Making decisions at the right level

cedd burge
RES Software Team
Published in
4 min readDec 11, 2019

RES has an annual staff survey, and cares about the results. One of the lower scoring questions related to “making decisions at the right level”, and we realised that there was little guidance for what decisions programmers were empowered to make.

A previous article explored the importance of programmers making decisions, and this follows up with specific guidance for programmers at RES, detailing what decisions programmers are expected to make, and what decisions should be discussed with the team.

Photo by Jon Tyson on Unsplash

Programming decisions

As discussed in the previous post, schedule pressure is probably the most common reason that programmers don’t make the small scale refactorings that are necessary to avoid the problematic large scale ones.

With this in mind programmers should be empowered to do the following, even if a task is behind schedule. Time and cost are still important issues, so improvements should be expected to take one and a half times the original estimate, and be abandoned if they take longer than two times the original estimate. In this case the issue should be reported back to the team, for prioritisation.

Programmers can decide to:

  • Refactor within the function / class
  • Perform refactorings that span multiple classes
  • Add and refactor tests
  • Use TDD
  • Pair program
  • Make user experience improvements

However, only code that is related to the current task should be modified. This stops us wasting time improving code that might never be looked at or changed again (which isn’t a problem, no matter how terrible it is)

Updating dependencies

Programmers should strive to update dependencies (that is, nuget packages, npm packages, python packages, language versions, framework versions and suchlike) as frequently as they change.

When we update packages frequently, the changes are small, the work is quick and can be taken in our stride.

If it turns out that an update is taking a lot of time, revert the changes and report the issue back to the team for prioritisation.

Ping pong refactoring

Sadly there is no global consensus on how to write code, and it is hard to make one, as the industry is immature and every problem is different.

Different developers may prefer different styles, and it is possible for this to lead to code being repeatedly refactored between the various styles.
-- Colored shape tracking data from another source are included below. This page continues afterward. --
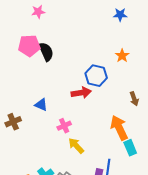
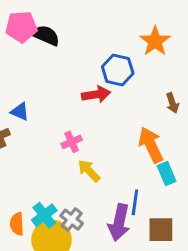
black semicircle: (46, 52) -> (46, 35), turned -42
orange star: (122, 56) -> (155, 41), size x1.5
blue triangle: (41, 105) -> (20, 112), moved

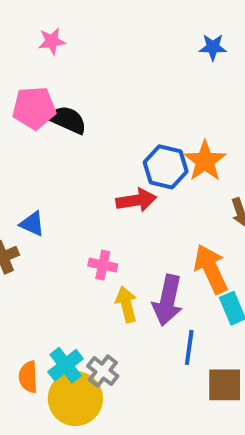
orange star: (155, 41) -> (205, 161), moved
pink cross: (72, 142) -> (103, 265), turned 36
yellow arrow: (89, 171) -> (126, 304), turned 30
purple arrow: (119, 222) -> (168, 300), moved

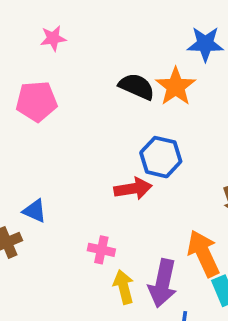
blue star: (213, 47) -> (205, 44), size x1.4
black semicircle: (68, 120) -> (137, 87), moved
orange star: (205, 161) -> (176, 87), moved

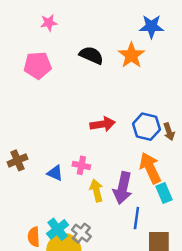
black semicircle: (137, 87) -> (91, 55), moved
blue hexagon: (161, 157) -> (146, 127), moved
blue triangle: (35, 211) -> (55, 173), moved

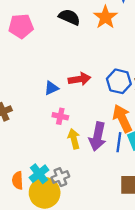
blue triangle: (55, 173) -> (51, 88), moved, turned -49
blue line: (136, 218) -> (119, 142), moved
gray cross: (81, 233) -> (60, 177), turned 30

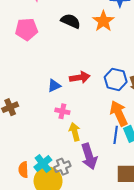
purple arrow: (98, 137) -> (89, 156), moved, turned -30

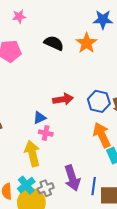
blue triangle: (54, 86) -> (40, 118), moved
yellow arrow: (75, 132) -> (32, 153), moved, size x1.4
blue line: (116, 135) -> (94, 186), moved

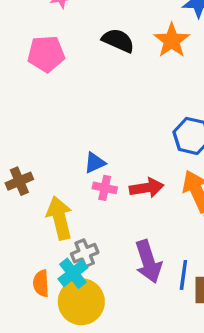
red arrow: (63, 99) -> (147, 188), moved
yellow arrow: (32, 153) -> (60, 218), moved
gray cross: (46, 188) -> (85, 253), moved

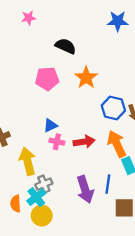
orange star: (172, 40) -> (86, 78), moved
pink pentagon: (46, 54) -> (47, 79), moved
blue line: (183, 275) -> (108, 184), moved
yellow circle: (81, 302) -> (42, 216), size x0.7

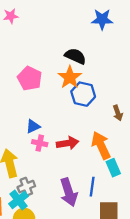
black semicircle: (66, 46) -> (75, 56), moved
pink pentagon: (47, 79) -> (30, 78), turned 30
blue hexagon: (113, 108) -> (83, 94), moved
This is obviously a waste of time.

To avoid this, we provide the following guidance:

  • Always try to use an automatic code style formatter, such as Prettier
  • Always try to use an automated linter, such as tslint
  • Always try to use an automated static quality analyser, such as Better Code Hub
  • All teams have a Style Guide / Working Agreement, which should be adhered to. Any disagreements and omissions should be discussed with the whole team, and the working agreement should then be updated with the results
  • Consistency is more important than style, so work within the code that is already there
  • However, existing code acts as a template for new code, so if it is genuinely bad it should be improved, to avoid the proliferation of problems

Cost effective coding

Usually when discussing initiatives such as this, concerns are raised about gold plating, over-designing and generally spending too much time on things. These concerns are real and should be addressed. After discussion, we have come up with the following guidance:

Initially code should be written quickly and simply, and should be easy to understand. It should solve only the current problem and not potential future problems. It can contain duplication, and does not need to be easy to change (as it may never need changing). It should generally not contain abstractions, as it is unlikely that there is enough information to design a good abstraction at first. Changes tend to cluster in certain files / classes, so when change requests for a piece of code arrive, we can expect more in the future, which gives us licence to spend more time. We also have concrete information about what the desired change is. At this point we should make the code easier to change, which will probably involve removing duplication and creating abstractions (when enough information has arrived to design them well). This will often make the code more complex, and at least in places harder to understand, so it is a trade-off. Once the code has been made easier to change, the desired change should then be easily made.

Conclusion

Even though the team have Ultimate Responsibility for the state of the code, programmers have the Primary Responsibility. Programmers should strive to break up large problems in to small ones that they are empowered to fix. Making small, incremental improvements is widely regarded to be the best way to write software, and fits in very well with this concept.